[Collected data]
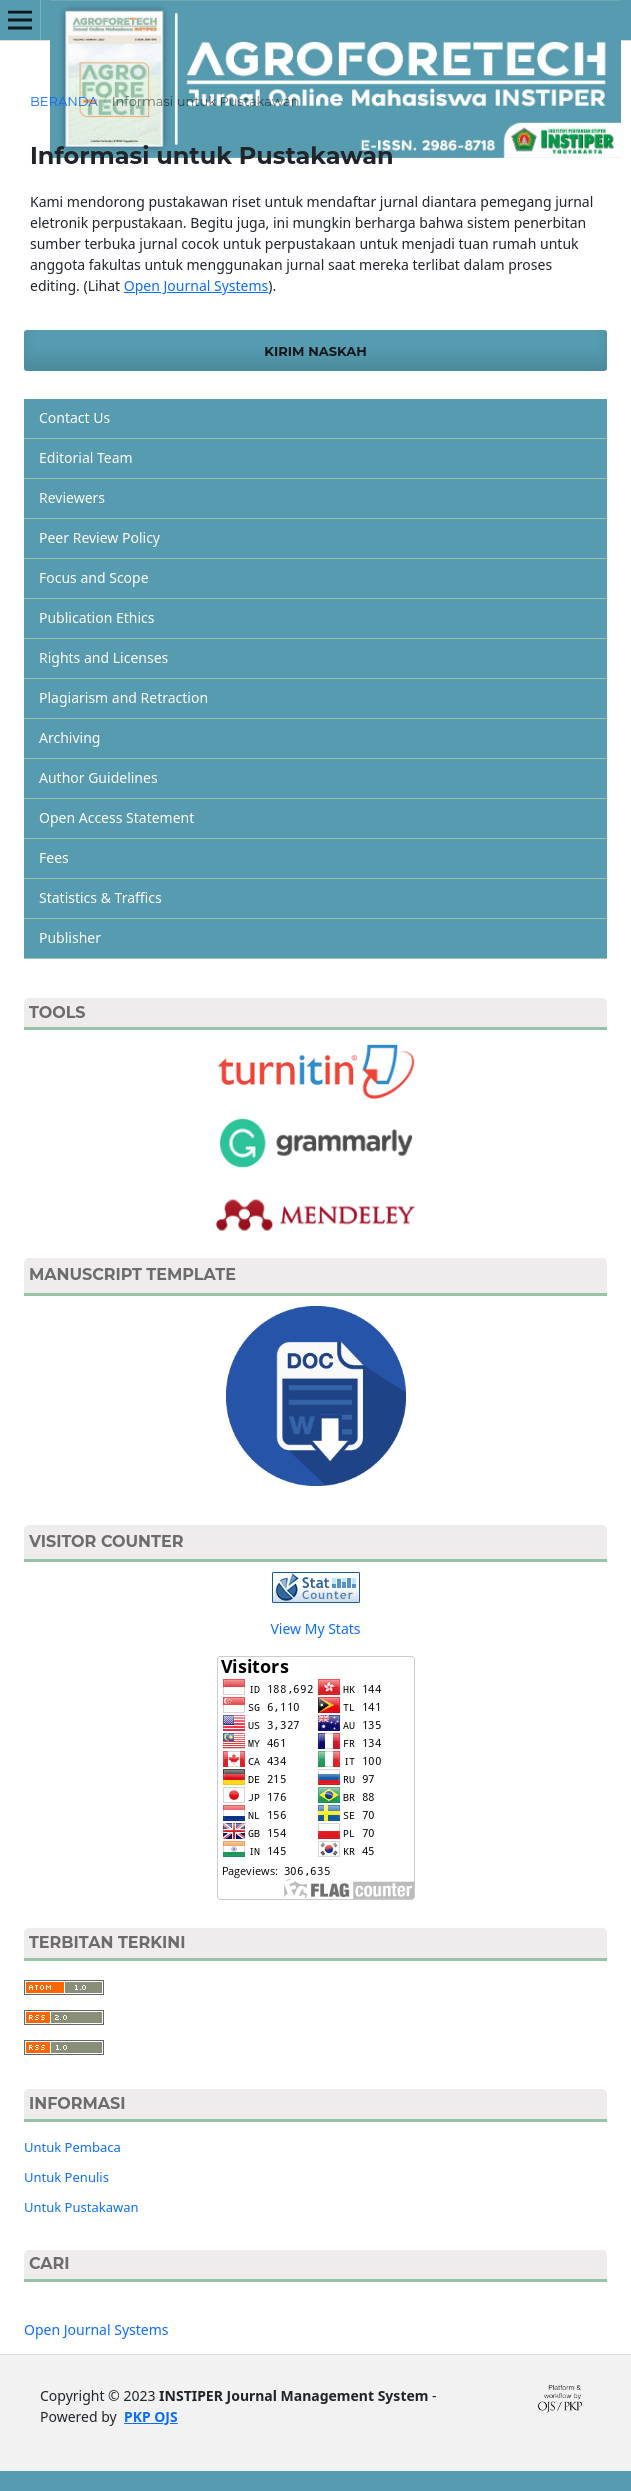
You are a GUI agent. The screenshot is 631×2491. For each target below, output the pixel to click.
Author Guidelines (98, 777)
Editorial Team (86, 457)
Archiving (69, 737)
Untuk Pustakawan (81, 2207)
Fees (54, 857)
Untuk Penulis (66, 2177)
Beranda (64, 101)
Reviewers (72, 497)
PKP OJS (151, 2416)
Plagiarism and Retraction (123, 697)
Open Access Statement (116, 817)
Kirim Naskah (315, 351)
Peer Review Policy (99, 537)
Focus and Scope (94, 577)
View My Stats (315, 1628)
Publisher (70, 937)
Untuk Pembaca (72, 2147)
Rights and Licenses (103, 657)
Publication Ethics (97, 617)
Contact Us (74, 417)
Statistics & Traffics (100, 897)
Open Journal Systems (196, 285)
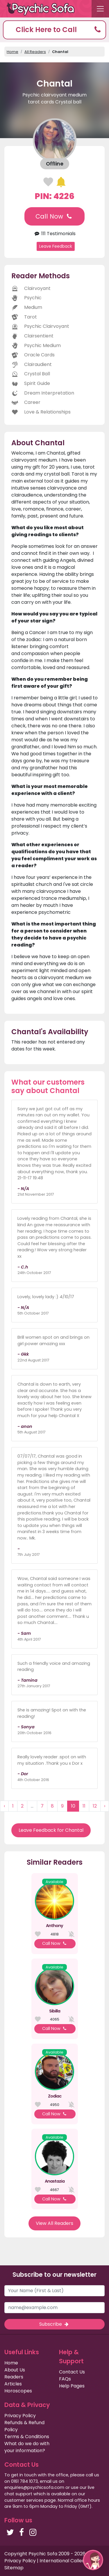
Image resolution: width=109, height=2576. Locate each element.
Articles (13, 2383)
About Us (14, 2369)
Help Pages (72, 2386)
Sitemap (14, 2567)
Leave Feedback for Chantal (51, 1830)
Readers (13, 2376)
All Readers (35, 51)
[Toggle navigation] (100, 8)
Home (12, 51)
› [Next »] (104, 1806)
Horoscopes (18, 2390)
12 (95, 1806)
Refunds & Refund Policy (24, 2426)
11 (84, 1806)
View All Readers (54, 2223)
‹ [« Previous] (4, 1806)
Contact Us (72, 2372)
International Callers (63, 2560)
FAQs (65, 2379)
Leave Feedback (55, 246)
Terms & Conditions (26, 2436)
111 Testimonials (54, 233)
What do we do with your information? (26, 2447)
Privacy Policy (20, 2415)
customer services (23, 2500)
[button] (54, 30)
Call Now (54, 216)
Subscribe (54, 2324)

WHAT THIS TASK INVOLVES | Every line with "Feedback" in it should be copied from the entries above.

RESULT |
Leave Feedback for Chantal (51, 1830)
Leave Feedback (55, 246)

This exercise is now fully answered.